MILANO (Reuters Breakingviews) - Mario Draghi premier potrebbe dover risolvere un problema di lunga data lasciato in sospeso da lui stesso quando era governatore della Banca d'Italia. Alla guida della banca centrale del Paese tra il 2005 e il 2011, l'ex banchiere di Goldman Sachs ha sostenuto un'ondata di fusioni che ha rafforzato gli istituti di credito ma ha lasciato Monte dei Paschi di Siena in difficoltà. Come capo del prossimo governo, l'opzione meno dolorosa a sua disposizione sarebbe vendere l'istituto di credito toscano, già salvato dallo stato. Se otterra’ la fiducia in parlamento, le priorità immediate di Draghi saranno l'accelerazione del piano vaccinale contro il Covid-19 e la definizione di un piano di spesa per i 209 miliardi di euro di fondi europei assegnati all’Italia. Ma dovra’ gestire anche un dossier noto: trovare una soluzione per Monte Paschi, che è al 64% di proprietà dei contribuenti dopo il salvataggio da 5 miliardi di euro nel 2017.
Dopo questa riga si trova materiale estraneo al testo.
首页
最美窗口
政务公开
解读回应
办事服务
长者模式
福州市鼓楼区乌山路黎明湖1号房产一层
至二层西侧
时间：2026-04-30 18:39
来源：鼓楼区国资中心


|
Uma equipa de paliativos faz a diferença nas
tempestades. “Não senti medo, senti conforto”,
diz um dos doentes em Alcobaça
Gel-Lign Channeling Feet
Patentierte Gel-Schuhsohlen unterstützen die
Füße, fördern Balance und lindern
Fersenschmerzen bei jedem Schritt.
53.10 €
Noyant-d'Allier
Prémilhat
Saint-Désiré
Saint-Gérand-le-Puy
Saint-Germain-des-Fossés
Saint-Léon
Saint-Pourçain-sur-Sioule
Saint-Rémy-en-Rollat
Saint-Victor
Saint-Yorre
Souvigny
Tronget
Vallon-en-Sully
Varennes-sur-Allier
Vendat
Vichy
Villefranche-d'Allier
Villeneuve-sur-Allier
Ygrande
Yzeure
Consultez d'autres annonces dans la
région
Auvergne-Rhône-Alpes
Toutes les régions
I guai della banca toscana sono iniziati un decennio prima. Come governatore, Draghi ha incoraggiato il consolidamento bancario nazionale per stimolare la crescita e contrastare la concorrenza delle rivali straniere. Desiderosa di diventare un top player, Monte Paschi nel 2007 acquisì la rivale Antonveneta dalla spagnola Banco Santander per 9 miliardi di euro. Pago’ 17 volte gli utili di Antonveneta, quasi il doppio della media degli istituti di credito italiani all'epoca. Questa acquisizione avventata, aggravata da rischiose scommesse sui derivati e da due crisi finanziarie, ha inferto un colpo fatale per la banca più antica del mondo.

Monte Paschi prevede di poter chiudere il prossimo anno in pareggio raccogliendo almeno 2 miliardi di euro di nuovo capitale. Tuttavia, il calo dei tassi di interesse e la concorrenza di rivali più grandi come Intesa Sanpaolo minacciano la capacità della banca di incrementare le entrate. Nonostante massicce cessioni, l'istituto toscano prevede che i crediti deteriorati possano raggiungere il 7,3% dei prestiti totali entro il 2023, costringendola probabilmente a nuove svalutazioni.
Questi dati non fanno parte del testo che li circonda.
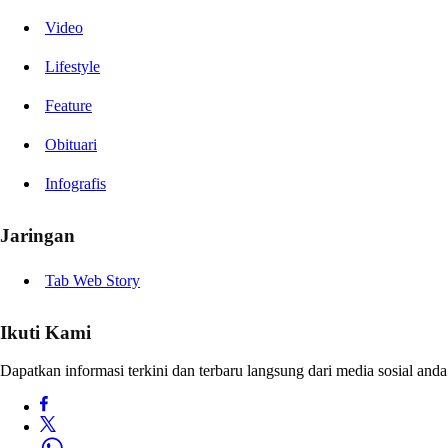
Video
Lifestyle
Feature
Obituari
Infografis
Jaringan
Tab Web Story
Ikuti Kami
Dapatkan informasi terkini dan terbaru langsung dari media sosial anda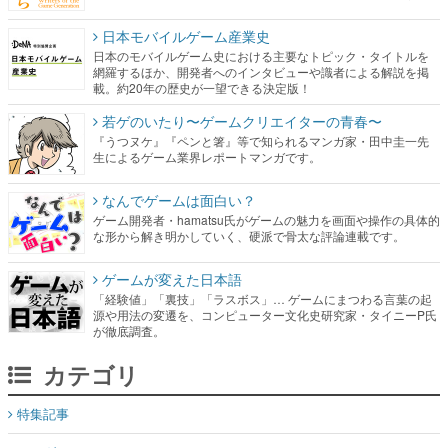
日本モバイルゲーム産業史
日本のモバイルゲーム史における主要なトピック・タイトルを
網羅するほか、開発者へのインタビューや識者による解説を掲
載。約20年の歴史が一望できる決定版！
若ゲのいたり〜ゲームクリエイターの青春〜
『うつヌケ』『ペンと箸』等で知られるマンガ家・田中圭一先
生によるゲーム業界レポートマンガです。
なんでゲームは面白い？
ゲーム開発者・hamatsu氏がゲームの魅力を画面や操作の具体的
な形から解き明かしていく、硬派で骨太な評論連載です。
ゲームが変えた日本語
「経験値」「裏技」「ラスボス」… ゲームにまつわる言葉の起
源や用法の変遷を、コンピューター文化史研究家・タイニーP氏
が徹底調査。
カテゴリ
特集記事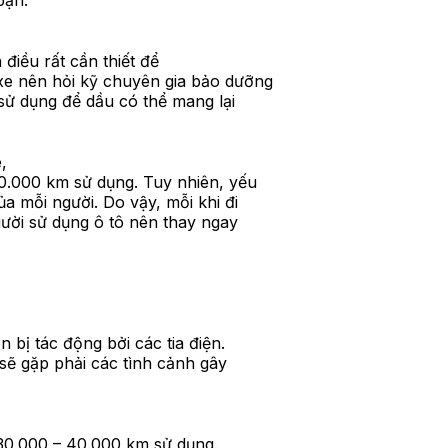
bạn.
 điều rất cần thiết để
xe nên hỏi kỹ chuyên gia bảo dưỡng
sử dụng để dầu có thể mang lại
,
0.000 km sử dụng. Tuy nhiên, yếu
a mỗi người. Do vậy, mỗi khi đi
gười sử dụng ô tô nên thay ngay
 bị tác động bởi các tia điện.
 sẽ gặp phải các tình cảnh gây
 30.000 – 40.000 km sử dụng.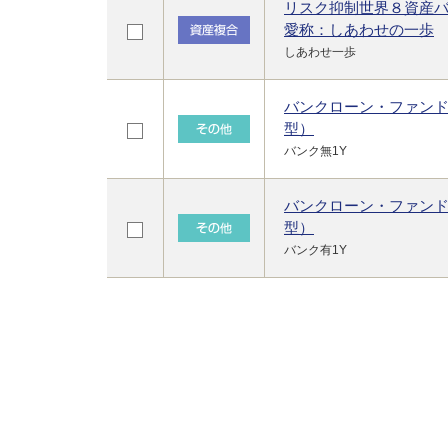
リスク抑制世界８資産
愛称：しあわせの一歩
しあわせ一歩
バンクローン・ファンド
型）
バンク無1Y
バンクローン・ファンド
型）
バンク有1Y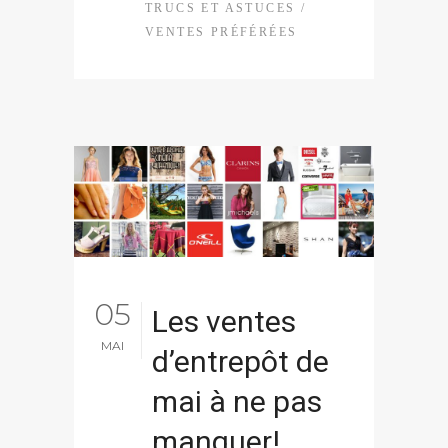
TRUCS ET ASTUCES
/
VENTES PRÉFÉRÉES
05
Les ventes
MAI
d’entrepôt de
mai à ne pas
manquer!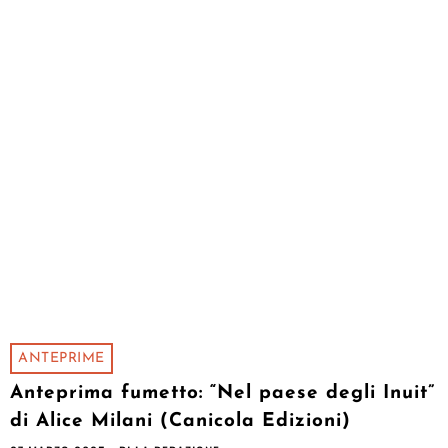
ANTEPRIME
Anteprima fumetto: “Nel paese degli Inuit”
di Alice Milani (Canicola Edizioni)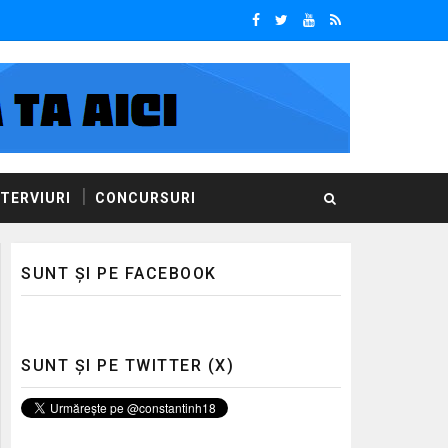
NTERVIURI
CONCURSURI
SUNT ȘI PE FACEBOOK
SUNT ȘI PE TWITTER (X)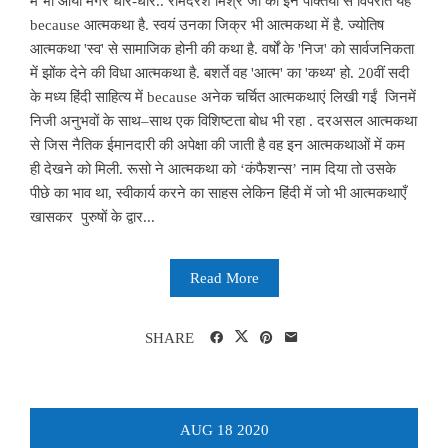
मैं भी आया मगर धीरे-धीरे.. रामदरश मिश्र जी की इन पंक्तियों से विपरीत यह
because आत्मकथा है. स्वयं उनका जिक्र भी आत्मकथा में है. ज्योतिष
आत्मकथा 'स्व' से सामाजिक होनी की कथा है. वर्षों के 'निज' को सार्वजनिकता
में झोंक देने की विधा आत्मकथा है. बशर्ते वह 'आत्म' का 'कथ्य' हो. 20वीं सदी
के मध्य हिंदी साहित्य में because अनेक चर्चित आत्मकथाएं लिखी गईं जिनमें
निजी अनुभवों के साथ–साथ एक विशिष्टता बोध भी रहा . दरअसल आत्मकथा
से जिस नैतिक ईमानदारी की अपेक्षा की जाती है वह इन आत्मकथाओं में कम
ही देखने को मिली. रूसो ने आत्मकथा को ‘कंफैशन्स’ नाम दिया तो उसके
पीछे का भाव था, स्वीकार्य करने का साहस लेकिन हिंदी में जो भी आत्मकथाएँ
खासकर पुरुषों के द्वार...
Read More
SHARE
AUG
18
2020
Draghi potrebbe usare la sua influenza politica per convincere la Commissione Europea a prorogare il termine entro quale il governo dovra’ cedere la banca. Tuttavia, una vendita a una concorrente domestica come UniCredit, che presto sarà guidata da Andrea Orcel, advisor di Monte Paschi proprio nell'acquisizione di Antonveneta, sarebbe una soluzione più di lungo respiro.

Per attirare i pretendenti, Roma ha gia’ messo sul piatto crediti d'imposta per circa 2,5 miliardi di euro, che potrebbero essere utilizzati per compensare i costi di ristrutturazione. Inoltre, il governo sta lavorando a un piano per liberare Monte Paschi da circa 10 miliardi di euro di cause legali. Preparare la banca per una vendita non costera’ poco, ma eviterebbe ai contribuenti italiani un grattacapo di lunga durata.

(Tradotto da Redazione Danzica, in redazione a Milano Gianluca Semeraro)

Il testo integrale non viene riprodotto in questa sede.